WORKPLACE LAW -
Retaliation in the Workplace

Question:

I heard that the U.S. Supreme Court recently issued two new opinions concerning retaliation in the workplace. How do these decisions affect employers?

Answer:

The U.S. Supreme Court did recently issue two new opinions that have an impact on claims of retaliation against employers. These two cases are important because they represent an expansion of the means by which employees can sue employers for claims of retaliation, making employers more vulnerable to these types of lawsuits.

In 2005, the first signs of this expansion were seen in a split U.S. Supreme Court decision in Jackson v. Birmingham Board of Education. In Jackson, in a 5 to 4 ruling, the Court held that a girls’ high school basketball coach could sue the school board for allegedly retaliating against him after he complained that his female players were not receiving equal access to sports equipment and facilities. He sued under Title IX, which bars gender discrimination in education, but does not specifically mention retaliation.
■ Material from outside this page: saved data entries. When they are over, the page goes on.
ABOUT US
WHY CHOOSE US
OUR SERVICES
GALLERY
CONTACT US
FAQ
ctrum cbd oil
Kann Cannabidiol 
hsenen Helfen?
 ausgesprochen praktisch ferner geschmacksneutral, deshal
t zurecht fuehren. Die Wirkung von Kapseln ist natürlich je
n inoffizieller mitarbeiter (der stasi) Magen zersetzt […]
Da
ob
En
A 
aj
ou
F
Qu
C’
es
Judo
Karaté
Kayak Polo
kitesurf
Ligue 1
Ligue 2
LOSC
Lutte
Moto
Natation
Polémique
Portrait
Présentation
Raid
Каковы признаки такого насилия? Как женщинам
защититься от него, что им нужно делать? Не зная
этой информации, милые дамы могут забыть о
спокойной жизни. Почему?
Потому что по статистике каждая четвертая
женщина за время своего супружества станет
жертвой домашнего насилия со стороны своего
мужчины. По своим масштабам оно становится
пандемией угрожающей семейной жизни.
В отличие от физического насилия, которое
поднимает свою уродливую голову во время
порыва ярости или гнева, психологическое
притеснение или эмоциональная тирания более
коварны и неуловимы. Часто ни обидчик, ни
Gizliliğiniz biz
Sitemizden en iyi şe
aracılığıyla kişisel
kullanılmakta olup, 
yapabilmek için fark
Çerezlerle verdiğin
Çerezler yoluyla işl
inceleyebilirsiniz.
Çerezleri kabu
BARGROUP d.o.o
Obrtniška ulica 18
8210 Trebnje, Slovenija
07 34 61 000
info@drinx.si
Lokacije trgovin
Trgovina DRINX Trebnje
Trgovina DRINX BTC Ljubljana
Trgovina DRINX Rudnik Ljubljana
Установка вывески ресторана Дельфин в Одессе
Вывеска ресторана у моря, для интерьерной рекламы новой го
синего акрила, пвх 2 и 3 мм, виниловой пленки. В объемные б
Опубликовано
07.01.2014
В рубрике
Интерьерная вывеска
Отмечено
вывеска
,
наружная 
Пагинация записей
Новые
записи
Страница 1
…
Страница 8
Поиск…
Nevertheless, the majority of the justices found that “discrimination” included retaliation and further, that the prohibited retaliation could be claimed by somebody other than the person who lodged the original complaint.

Justice Sandra Day O’Connor wrote the opinion shortly before she left the bench, and many court observers believed that the new conservative majority on the Court might favor a narrower interpretation of federal anti-discrimination statutes, insisting that unless Congress included the word “retaliation” in the statute, the law does not provide for a retaliation claim. The two recent Court decisions proved them wrong.

In CBOCS West, Inc. v. Humphries, the black associate manager of a Cracker Barrel restaurant in Illinois alleged that he was fired after he complained that a black employee was terminated for race-based reasons. Humphries sued under Title VII of the Civil Rights Act of 1964, which explicitly prohibits retaliation related to an employee opposing illegal discrimination. He also sued under 42 U.S.C. §1981, a Civil-War era law that bans racial discrimination in the making and enforcing of contracts. Appellate courts across the country, including the Ninth Circuit that covers California, had previously ruled that §1981 encompasses claims of retaliation. The U.S. Supreme Court agreed, holding that §1981 includes retaliation claims, such as when an individual suffers retaliation because he or she tried to help a different individual suffering direct racial discrimination.

As a result of the decision in Humphries, employees with race-based retaliation claims now have an additional and unassailable arrow in their quivers. The California Fair Employment and Housing Act (“FEHA”) and Title VII explicitly forbid retaliation for all types of prohibited discrimination against employees. But to be subject to a retaliation claim under FEHA, the employer must have five or more employees. That cap goes up to fifteen employees for claims under Title VII, which also provides a damages cap. By comparison, under §1981, there is no cap on the number of employees an employer must have to be subject to a claim, and there is no damages cap. Additionally, if an employee has not met the requirements for filing a claim under FEHA or Title VII, he or she can resort to bringing a claim under §1981. For example, in Humphries, the employee’s Title VII claim was dismissed because he did not timely pay filing fees. However, he was still able to pursue his claims under §1981. As a result of this decision, small employers in particular are more vulnerable and should review their practices.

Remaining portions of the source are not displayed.